FOR THE OFFICE
Reuse! Take lunch in a reusable containers and lunch totes.
Invest in your own coffee cup and skip the stirrer. Each year, Americans throw away 138 billion straws and stirrers. Skipping the stirrer doesn’t mean drinking your coffee black. Simply put your sugar and cream in first, and then pour the coffee
Do you know all that paper people leave by the printer? Here’s a tip: it’s white on the back!
Use email instead of paper to send mail, documents, reports, and records.
Use digital storage solutions.
Use the double sided feature on your copier whenever possible.
When you step away from the computer for more than 20 minutes, turn of the monitor off.
Recycle, Recycle, Recycle and don’t forget to recycle the electronics and empty ink toner cartridges.
Use daylight rather than office lighting when feasible.
Turn lights off when leaving your office or conference room.
Connect your electrical devices to a power strip and shut it off when you leave.
Take a walk around your office and notice how many offices and conference rooms have lights on despite nobody using the space. Install motion sensors! Instead of leaving it to employees to turn off lights as they leave rooms, install motion-activated light switches. They’ll turn the lights on for a designated period of time (eg: 15 minutes) whenever somebody passes in front of the switch or moves about the room.
Buy Energy Star qualified electronic products.
Identify the greener options in your product range to help you win loyalty among your customer base, find new green customers, and help reduce your organization’s environmental impact.
Develop a green purchasing policy.
Buy environmentally friendly paper. Try as we may to go digital, we still need paper, so try to go with the least of the evils. Insist on chlorine-free paper, and look for high amounts of post-consumer recycled content.
Update Mailing Lists. This is a small but effective tip; by ensuring your mailing lists are up to date, you avoid sending out unnecessary letters, thus saving the paper, printing, and postage.
Go Casual. Not every industry permits this, but if you can, set a business casual policy for the office. Not wearing suits means much less dry cleaning which is not only better for the environment, but also your health and everybody’s finances.
Telecommute. Employees can be just as — if not more — productive when working from home. Most also consider it a perk to telecommute, even if only for a few days per month. The environmental effects of commuting are reduced, employees save the expense (and time), and even air quality and road maintenance takes less of a hit.

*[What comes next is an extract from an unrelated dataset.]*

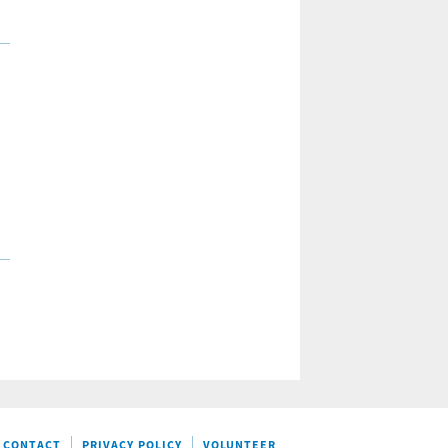
CONTACT
PRIVACY POLICY
VOLUNTEER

Power Down. Would you believe that the majority of office power is consumed by machines that are off, but still plugged into a live outlet? Standby power (or phantom power) is a huge — and hugely unnecessary — environmental culprit and expense. You can improve this process and automate it with programs like Surveyor, which automatically powers down company computers at night.
Watch the temperature in the summer. Most offices could stand to raise the temperature a few degrees. In fact, look at how many people in the office (usually women) keep sweaters and extra clothing at their desks at the height of summer because the office is so much colder than the outside temperature.
Buy in Bulk. Instead of buying individual packets of coffee, creamer, sugar, pepper, salt, jam, and other consumables, buy these items in bulk instead. Think creatively about using jars or dispensers for these items that make it easy — and sanitary — for all to use.
Go Green — Literally. Make your office literally green with plants! They absorb airborne pollutants (which are rampant with off-gassing office furniture), and emit healthy negative ions and oxygen into the air. Having some green plants in the office also reduces that “sterile” look, making it more comfortable for everybody.